Marszałkowie są przeciwni utworzeniu siedmiu regionalnych towarzystw ubezpieczeniowych w miejsce oddziałów NFZ. A to przewiduje projekt ustawy o państwowym nadzorze nad systemem powszechnego ubezpieczenia zdrowotnego przygotowany przez PO. Ich zdaniem wprowadzenie takich zmian oznaczałoby zmarginalizowanie roli samorządów.
[wyimek]Zdaniem marszałków zmiany oznaczają zmarginalizowanie roli samorządów [/wyimek]
Podczas piątkowych obrad w Krakowie konwent jednogłośnie przyjął stanowisko przygotowane przez Opolszczyznę, w którym proponuje udoskonalenie istniejących struktur. 11 z 16 marszałków to członkowie Platformy, która zaproponowała zmiany w finansowaniu służby zdrowia. – To nie walka z własną partią – zastrzega marszałek Opolszczyzny Józef Sebesta (PO). – Reforma służby zdrowia zawiera element konsultacji społecznych, a Konwent Marszałków to jedno z najlepszych miejsc do tego.Z projektu ustawy wynika, że liczba przedstawicieli samorządów w towarzystwach ubezpieczeniowych będzie symboliczna i nie da możliwości wpływu na decyzje dotyczące województw – uważają marszałkowie.
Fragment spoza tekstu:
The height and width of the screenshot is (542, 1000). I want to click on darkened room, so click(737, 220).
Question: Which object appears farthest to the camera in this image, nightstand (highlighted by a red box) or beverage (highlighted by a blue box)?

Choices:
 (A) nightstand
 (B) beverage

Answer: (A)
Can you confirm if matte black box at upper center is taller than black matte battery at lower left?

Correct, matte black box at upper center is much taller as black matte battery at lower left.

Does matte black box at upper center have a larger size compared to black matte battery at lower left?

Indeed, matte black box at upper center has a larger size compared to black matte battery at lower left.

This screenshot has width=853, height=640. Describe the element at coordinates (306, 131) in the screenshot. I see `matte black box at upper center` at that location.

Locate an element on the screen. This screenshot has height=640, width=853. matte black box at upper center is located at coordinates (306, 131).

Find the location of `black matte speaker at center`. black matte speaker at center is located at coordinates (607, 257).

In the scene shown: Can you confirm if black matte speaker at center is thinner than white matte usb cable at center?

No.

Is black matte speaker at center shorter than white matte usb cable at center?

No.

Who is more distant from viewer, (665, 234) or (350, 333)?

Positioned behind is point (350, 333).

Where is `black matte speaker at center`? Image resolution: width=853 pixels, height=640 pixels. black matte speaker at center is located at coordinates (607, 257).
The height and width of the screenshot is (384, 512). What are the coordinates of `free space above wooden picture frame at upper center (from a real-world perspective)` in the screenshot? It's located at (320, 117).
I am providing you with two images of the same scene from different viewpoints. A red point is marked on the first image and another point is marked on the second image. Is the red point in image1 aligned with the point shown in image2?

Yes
Zamiast arbitralnej decyzji o likwidacji NFZ proponują wprowadzanie towarzystw ubezpieczeniowych na zasadzie dobrowolności, po konsultacjach z samorządami wojewódzkimi i na podstawie analiz działalności poszczególnych oddziałów funduszu.
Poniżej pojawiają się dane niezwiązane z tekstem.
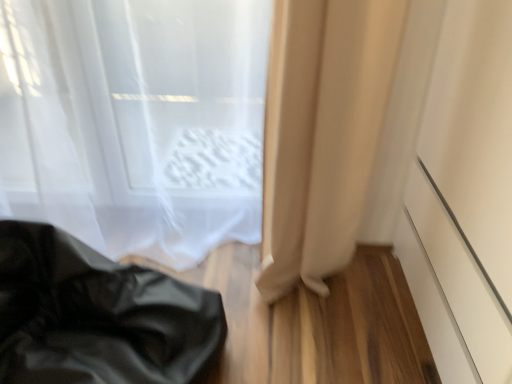 Question: Is black leather bag at lower left taller than beige fabric curtain at lower right, which is counted as the second curtain, starting from the left?

Choices:
 (A) no
 (B) yes

Answer: (A)

Question: From the image's perspective, is black leather bag at lower left on top of beige fabric curtain at lower right, positioned as the 1th curtain in right-to-left order?

Choices:
 (A) no
 (B) yes

Answer: (A)

Question: Does black leather bag at lower left come in front of beige fabric curtain at lower right, positioned as the 1th curtain in right-to-left order?

Choices:
 (A) no
 (B) yes

Answer: (B)

Question: Is black leather bag at lower left looking in the opposite direction of beige fabric curtain at lower right, positioned as the 1th curtain in right-to-left order?

Choices:
 (A) no
 (B) yes

Answer: (A)

Question: Does black leather bag at lower left have a greater width compared to beige fabric curtain at lower right, which is counted as the second curtain, starting from the left?

Choices:
 (A) yes
 (B) no

Answer: (A)

Question: Is beige fabric curtain at lower right, which is counted as the second curtain, starting from the left, completely or partially inside black leather bag at lower left?

Choices:
 (A) no
 (B) yes

Answer: (A)

Question: Is black leather bag at lower left shorter than translucent fabric curtain at upper left, which is counted as the 2th curtain, starting from the right?

Choices:
 (A) no
 (B) yes

Answer: (B)

Question: Are black leather bag at lower left and translucent fabric curtain at upper left, the 1th curtain positioned from the left, beside each other?

Choices:
 (A) no
 (B) yes

Answer: (A)

Question: From the image's perspective, is black leather bag at lower left located beneath translucent fabric curtain at upper left, the 1th curtain positioned from the left?

Choices:
 (A) no
 (B) yes

Answer: (B)

Question: Is black leather bag at lower left outside of translucent fabric curtain at upper left, which is counted as the 2th curtain, starting from the right?

Choices:
 (A) yes
 (B) no

Answer: (A)

Question: Would you say black leather bag at lower left is a long distance from translucent fabric curtain at upper left, which is counted as the 2th curtain, starting from the right?

Choices:
 (A) yes
 (B) no

Answer: (B)

Question: Could you tell me if black leather bag at lower left is turned towards translucent fabric curtain at upper left, the 1th curtain positioned from the left?

Choices:
 (A) no
 (B) yes

Answer: (A)

Question: From a real-world perspective, is white matte screen door at right located beneath translucent fabric curtain at upper left, which is counted as the 2th curtain, starting from the right?

Choices:
 (A) no
 (B) yes

Answer: (A) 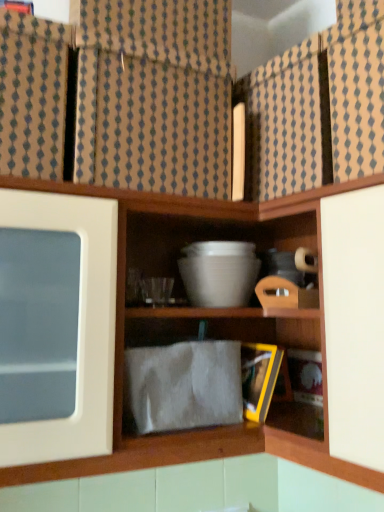 Question: From the image's perspective, does white glossy mixing bowl at center appear lower than brown textured fabric at upper center?

Choices:
 (A) yes
 (B) no

Answer: (A)

Question: Does white glossy mixing bowl at center appear on the left side of brown textured fabric at upper center?

Choices:
 (A) no
 (B) yes

Answer: (A)

Question: Is white glossy mixing bowl at center positioned far away from brown textured fabric at upper center?

Choices:
 (A) yes
 (B) no

Answer: (B)

Question: Is brown textured fabric at upper center a part of white glossy mixing bowl at center?

Choices:
 (A) no
 (B) yes

Answer: (A)

Question: From the image's perspective, would you say white glossy mixing bowl at center is positioned over brown textured fabric at upper center?

Choices:
 (A) no
 (B) yes

Answer: (A)

Question: Are white glossy mixing bowl at center and brown textured fabric at upper center beside each other?

Choices:
 (A) no
 (B) yes

Answer: (A)

Question: From the image's perspective, does brown textured fabric at upper center appear higher than white glossy mixing bowl at center?

Choices:
 (A) no
 (B) yes

Answer: (B)

Question: Considering the relative sizes of brown textured fabric at upper center and white glossy mixing bowl at center in the image provided, is brown textured fabric at upper center taller than white glossy mixing bowl at center?

Choices:
 (A) no
 (B) yes

Answer: (B)

Question: Can you confirm if brown textured fabric at upper center is smaller than white glossy mixing bowl at center?

Choices:
 (A) no
 (B) yes

Answer: (A)

Question: Is brown textured fabric at upper center not inside white glossy mixing bowl at center?

Choices:
 (A) yes
 (B) no

Answer: (A)

Question: Considering the relative positions of brown textured fabric at upper center and white glossy mixing bowl at center in the image provided, is brown textured fabric at upper center to the right of white glossy mixing bowl at center from the viewer's perspective?

Choices:
 (A) yes
 (B) no

Answer: (B)

Question: Does brown textured fabric at upper center come in front of white glossy mixing bowl at center?

Choices:
 (A) no
 (B) yes

Answer: (B)

Question: Is the depth of brown textured fabric at upper center less than that of white matte bowl at upper center?

Choices:
 (A) no
 (B) yes

Answer: (B)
„Przede wszystkim projekt przebudowy instytucji ochrony zdrowia winien uwzględniać równe prawo 16 województw do decydowania i wpływu na warunki ochrony zdrowia na swoich obszarach” – apelują marszałkowie.
Józef Sebesta przypomina, że miesiąc temu sejmik Opolszczyzny podjął niemal identyczną uchwałę jak Konwent. Wtedy goszcząca w Głuchołazach minister zdrowia Ewa Kopacz zgodziła się z większością tych argumentów. – Uznała je za racjonalne i powiedziała, że czeka na jednolite stanowisko wszystkich województw – przypomina Sebesta. – Jeśli dotrzyma słowa, to znaczy, że towarzystw ubezpieczeniowych nie będzie.